Robert Willem Vanderhorst is a self-taught artist with a talent inherited from his father and a technique born of a strong Dutch tradition in art. Emigrating from Holland to Canada in 1951, he now lives in Toronto, Canada. In 1979, he began publishing limited editions of his images under Vanderhorst Graphics. In 1973, he held his first solo exhibition. Over the next three and a half decades, Vanderhorst's imagery has been used in many diverse ways, including in music videos, television programs, live stage productions and record jacket designs, as well as illustrations in psychology journals and aviation book covers. His paintings have been featured in almost thirty exhibitions, culminating in two major retrospectives at the St. Lawrence Hall, Toronto in 2004 and 2005. Vanderhorst's work has also been featured and explored in two DVDs titled View from the Gallery 1 and View from the Gallery 2.
A new book on Vanderhorst's work titled, Thirty Three years Twenty Six Paintings has also just been released. The book includes an introduction and short story, The Yacht Club by famed film director, George A. Romero
Vanderhorst was one of just over a dozen artists to be awarded a commission by the Greater Toronto Airports Authority to create an original painting for the new Pearson International Airport. The painting, The Jetliner, depicts the world's first short range jet transport, designed and built in Malton, Ontario, by Avro Canada. Robert has also painted Canada's most famous aircraft, The Avro Arrow. The painting was acquired by Canada's National Aviation Museum in Ottawa and is now part of their permanent art collection.
Vanderhorst's surreal style and detailed imagery appeals to collectors with an eye for art and an open mind. The bizarre imagination and attention to fine detail in the classical paintings of Spanish surrealist Salvador Dali was the initial inspiration for Robert's exploration into surrealism. His work also reflects the influence of three additional artists who he considers masters as well as mentors. The ironic and profound juxtapositions of images of the Belgian surrealist Magritte, the hauntingly mathematical and exacting graphics of M.C. Escher and the superb mastery of light and technique of Vermeer, have provided Vanderhorst with a visual and technical foundation upon which his canvases are built. "With my surrealism, I try to create imagery that makes demands and asks the viewer to participate," says Rob. "The scenes can be confusing and troublesome but still impart an odd sense of cohesion and normalcy."
Highly introspective or simply there to admire, Vanderhorst's work is as thought provoking as you allow it to be.

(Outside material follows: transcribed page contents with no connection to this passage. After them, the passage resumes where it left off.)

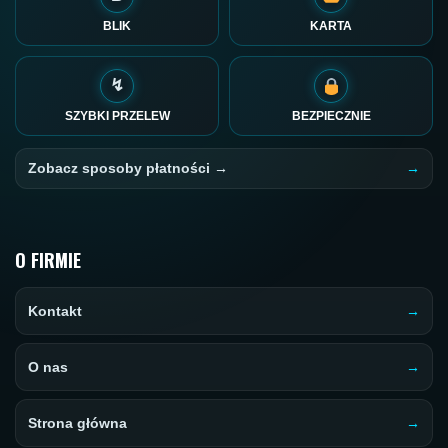
BLIK
KARTA
↯
SZYBKI PRZELEW
BEZPIECZNIE
Zobacz sposoby płatności →
O FIRMIE
Kontakt
O nas
Strona główna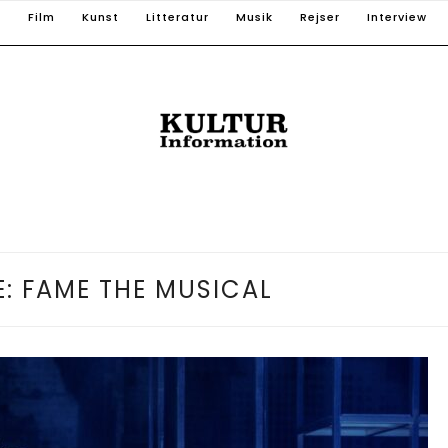
T
Film
Kunst
Litteratur
Musik
Rejser
Interview
E: FAME THE MUSICAL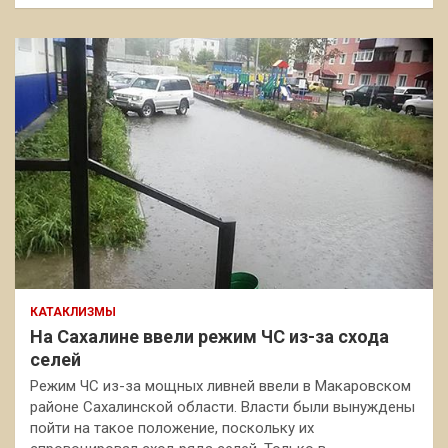
КАТАКЛИЗМЫ
На Сахалине ввели режим ЧС из-за схода
селей
Режим ЧС из-за мощных ливней ввели в Макаровском
районе Сахалинской области. Власти были вынуждены
пойти на такое положение, поскольку их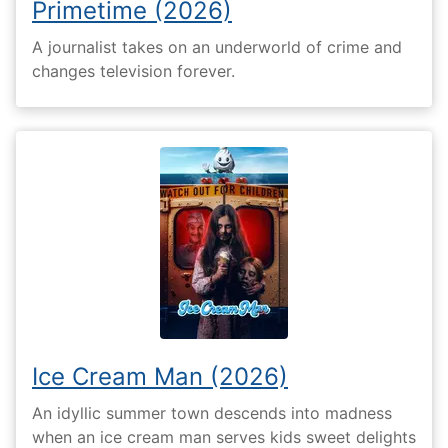
Primetime (2026)
A journalist takes on an underworld of crime and
changes television forever.
Ice Cream Man (2026)
An idyllic summer town descends into madness
when an ice cream man serves kids sweet delights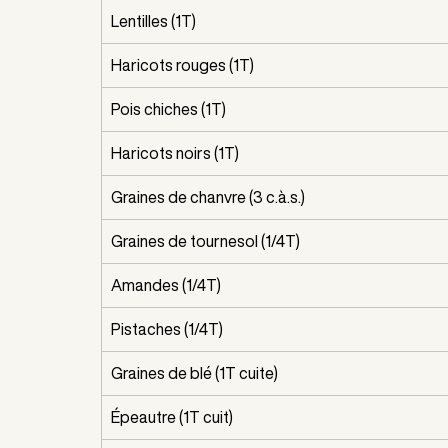
Lentilles (1T)
Haricots rouges (1T)
Pois chiches (1T)
Haricots noirs (1T)
Graines de chanvre (3 c.à.s.)
Graines de tournesol (1/4T) 
Amandes (1/4T) 
Pistaches (1/4T) 
Graines de blé (1T cuite)
Épeautre (1T cuit)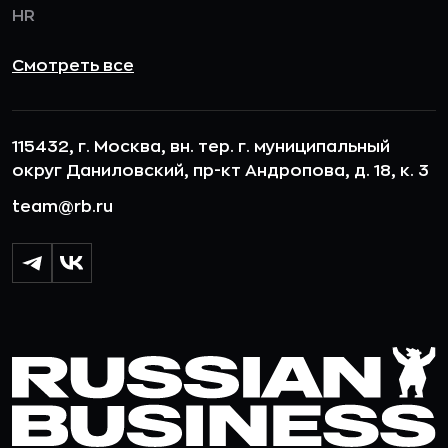
HR
Смотреть все
115432, г. Москва, вн. тер. г. муниципальный
округ Даниловский, пр-кт Андропова, д. 18, к. 3
team@rb.ru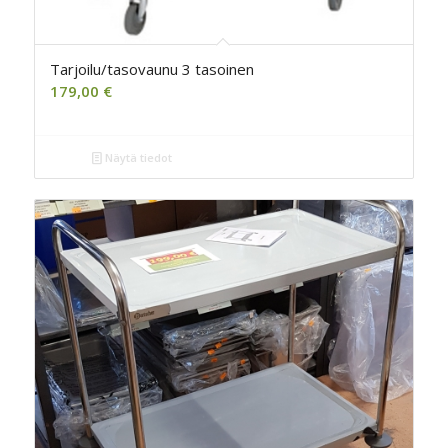
Tarjoilu/tasovaunu 3 tasoinen
179,00
€
Näytä tiedot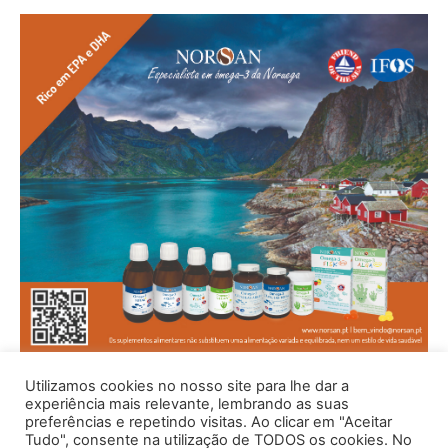
Utilizamos cookies no nosso site para lhe dar a
experiência mais relevante, lembrando as suas
preferências e repetindo visitas. Ao clicar em "Aceitar
Tudo", consente na utilização de TODOS os cookies. No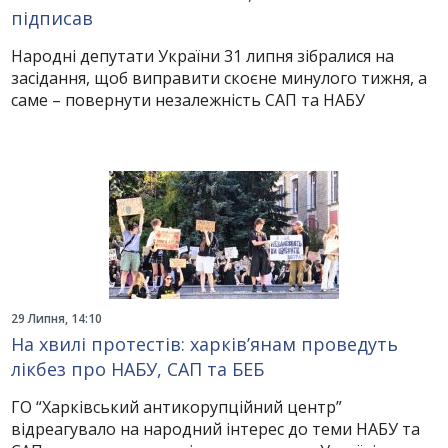
підписав
Народні депутати України 31 липня зібралися на
засідання, щоб виправити скоєне минулого тижня, а
саме – повернути незалежність САП та НАБУ
29 Липня, 14:10
На хвилі протестів: харків’янам проведуть
лікбез про НАБУ, САП та БЕБ
ГО “Харківський антикорупційний центр”
відреагувало на народний інтерес до теми НАБУ та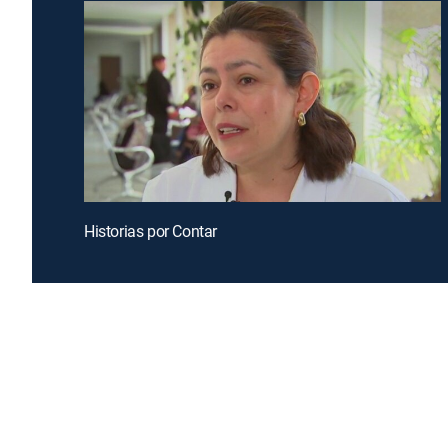
Historias por Contar
Introducing a free premium TV experience
Enj
Sign up for FREE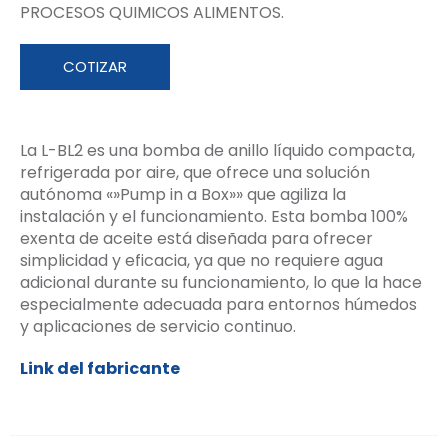
PROCESOS QUIMICOS ALIMENTOS.
COTIZAR
La L-BL2 es una bomba de anillo líquido compacta,
refrigerada por aire, que ofrece una solución
autónoma «»Pump in a Box»» que agiliza la
instalación y el funcionamiento. Esta bomba 100%
exenta de aceite está diseñada para ofrecer
simplicidad y eficacia, ya que no requiere agua
adicional durante su funcionamiento, lo que la hace
especialmente adecuada para entornos húmedos
y aplicaciones de servicio continuo.
Link del fabricante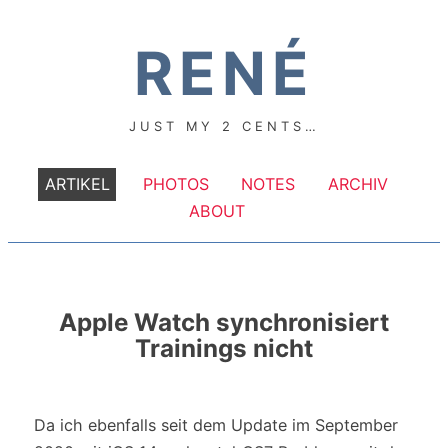
RENÉ
JUST MY 2 CENTS…
ARTIKEL
PHOTOS
NOTES
ARCHIV
ABOUT
Apple Watch synchronisiert
Trainings nicht
Da ich ebenfalls seit dem Update im September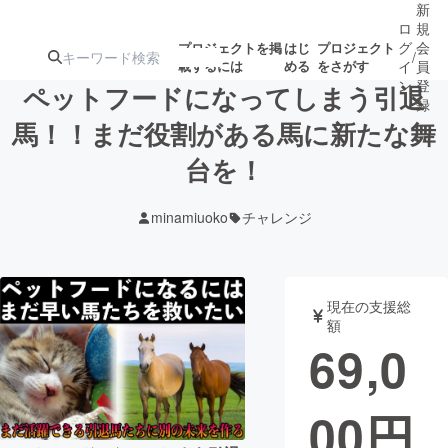
新
ロ
規
グ
会
プロジェクトを掲
はじ
プロジェクト
/
載するには
める
をさがす
イ
員
ン
登
ペットフードになってしまう引退
録
馬！！まだ役割がある馬に新たな舞
台を！
人気のプロ
注目のリ
注目の新着プロ
募集終了が近いプ
もうすぐ公開
ジェクト
ターン
ジェクト
ロジェクト
されます
minamiuoko
チャレンジ
アート・写真
音楽
現在の支援総
テクノロジー・ガジェット
ゲーム・サ
額
69,0
映像・映画
書籍・雑誌
00
円
ビジネス・起業
チャレンジ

Nash the Slash (1948 - 2014) was born of silent film. The name is that of a killer butler encountered by Laurel and Hardy in their first film, Do Detectives Think? (1927). With silent music running through his fertile brain, Nash the Slash has continued to give form to his unique concepts of sound and vision for over 30 years. His first live presentation of music to film was a performance set to Salvador Dali's 1926 silent film Un Chien Andalou at the Roxy Theatre in Toronto.
Nash composes and performs on electric violins, electric mandolins, drum machines, and synthesizers. He has been on the cutting edge of electronic music since the early 70s. He has also created his own independent music label, Cut-Throat Productions (a reference to his movie namesake), to retain control of his recorded output.
In 1978, TV Ontario Nightmusic produced a 30-minute show called Nash the Slash Rises Again. The show presented a series of surreal paintings on the screen, gradually revealing all their intricate details to the viewer while Nash performed live. These were the paintings of Robert Vanderhorst, and he and Nash would continue their collaboration for many years.
In 1983, Nash the Slash and Robert Vanderhorst collaborated on a new video project called Bombardiers, a 45-minute presentation of nine of Robert's paintings set to Nash's music. Throughout the 90s, Nash composed film scores, including the music for Bruce McDonald's hit cult films Roadkill and Highway 61. He has also composed music for several silent film classics, giving new life to such early film gems as The Cabinet of Dr. Caligari (1919), The Lost World (1925), Nosferatu (1922).
Describing his music for Vanderhorst's paintings, Nash says, "There are many disconnected images occuring in the minute details. The images can be familiar yet unsettling. We both use 'classical' influences -- fine art, form and melody -- juxtaposed to misplacement, distortion, and backward imaging. My music helps to make things connect, thus enhancing the viewing pleasure."